Task brief:
Nothing outside the range is wanted. Repeat exactly the lines below from the one with "Phrases (577, 296)" through the one with "No (638, 628)".

───── Data to process ─────

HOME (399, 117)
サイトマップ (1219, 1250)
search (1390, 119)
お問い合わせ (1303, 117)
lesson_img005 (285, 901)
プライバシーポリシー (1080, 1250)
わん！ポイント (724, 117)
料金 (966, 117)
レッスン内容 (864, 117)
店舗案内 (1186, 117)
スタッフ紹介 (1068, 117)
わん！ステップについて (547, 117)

─────
───── Data to process ─────

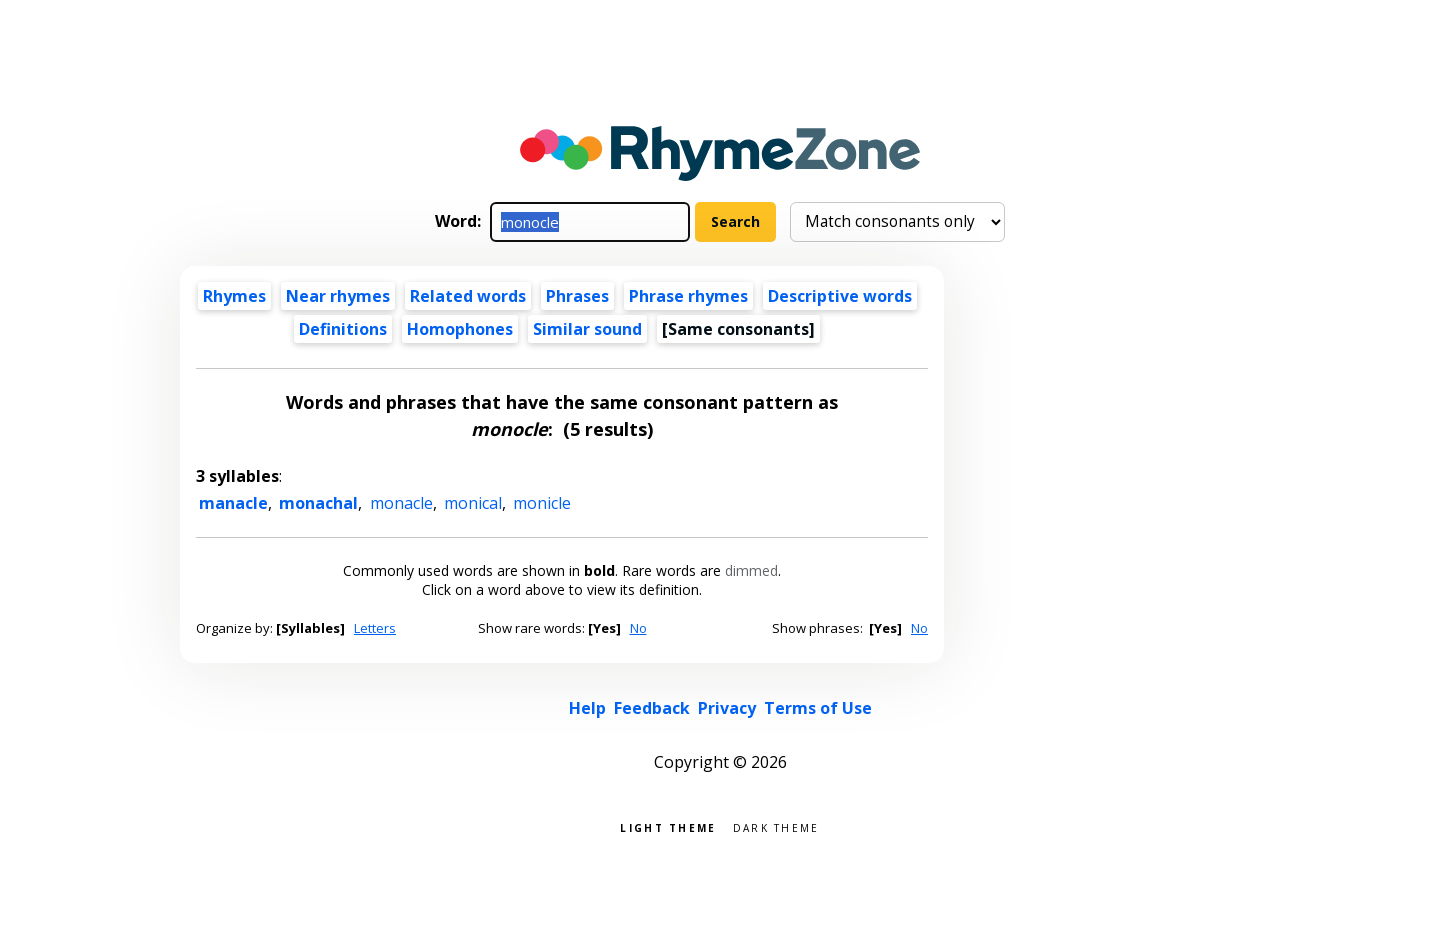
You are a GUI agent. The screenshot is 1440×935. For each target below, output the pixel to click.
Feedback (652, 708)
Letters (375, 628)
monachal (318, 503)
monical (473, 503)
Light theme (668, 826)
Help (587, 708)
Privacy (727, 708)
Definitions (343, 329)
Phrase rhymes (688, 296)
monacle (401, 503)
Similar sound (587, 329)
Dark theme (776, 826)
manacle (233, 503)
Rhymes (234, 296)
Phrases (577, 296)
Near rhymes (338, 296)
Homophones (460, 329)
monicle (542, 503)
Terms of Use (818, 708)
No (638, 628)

─────

Response box:
Phrases (577, 296)
Near rhymes (338, 296)
Homophones (460, 329)
monicle (542, 503)
Terms of Use (818, 708)
No (638, 628)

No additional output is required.